SINGAPORE: Five more trainee lawyers cheated in the 2020 qualifying exams and the Attorney-General is currently considering their applications to the Bar, an Attorney-General's Chambers (AGC) spokesperson said on Tuesday (Apr 19).

 

CNA reported that this is on top of the six trainee lawyers whose Bar applications were adjourned last week.

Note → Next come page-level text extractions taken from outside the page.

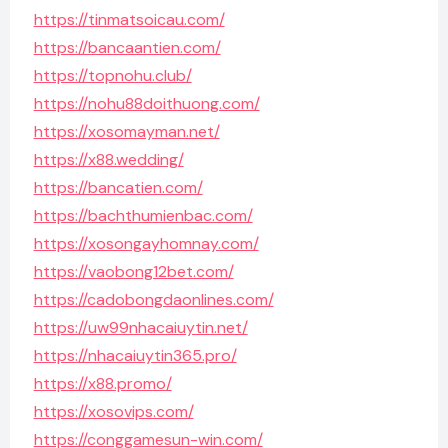
https://tinmatsoicau.com/
https://bancaantien.com/
https://topnohu.club/
https://nohu88doithuong.com/
https://xosomayman.net/
https://x88.wedding/
https://bancatien.com/
https://bachthumienbac.com/
https://xosongayhomnay.com/
https://vaobong12bet.com/
https://cadobongdaonlines.com/
https://uw99nhacaiuytin.net/
https://nhacaiuytin365.pro/
https://x88.promo/
https://xosovips.com/
https://conggamesun-win.com/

The Attorney-General objected to those applications as they had cheated in the 2020 exams.

 

That was the first time the Attorney-General had objected to Bar applications because the candidates cheated in exams, the AGC spokesperson told CNA.

 

The six who were dealt with last week cheated during the 2020 Part B exams that law graduates must pass before they can enter the legal profession.

 

Five of the applicants shared answers for six of the papers over WhatsApp, while the last one colluded with another candidate to cheat in three of the papers.

 

Five of them had their Bar applications delayed for six months, while the last one was given a year's delay.

 

This was because she had denied wrongdoing and protested her innocence, explained the High Court judge who heard their Bar applications, Justice Choo Han Teck.

 

Justice Choo also redacted the names of the six and sealed the case file "in the hope that they will not be prejudiced in the long run".

 

On Tuesday, the AGC spokesperson said: "The Attorney-General takes the view that, in all cases where applicants had cheated on the bar examinations, such applicants would not be fit and proper persons to be admitted as Advocates and Solicitors of the Supreme Court of Singapore at this point in time."

 

This was because "their misconduct showed that they did not embody the key qualities of honesty and integrity that every lawyer must possess".

 

At the end of the adjournments, the applications will be required to file an affidavit showing why they are "fit and proper persons" to be admitted to the Bar, added the AGC spokesperson.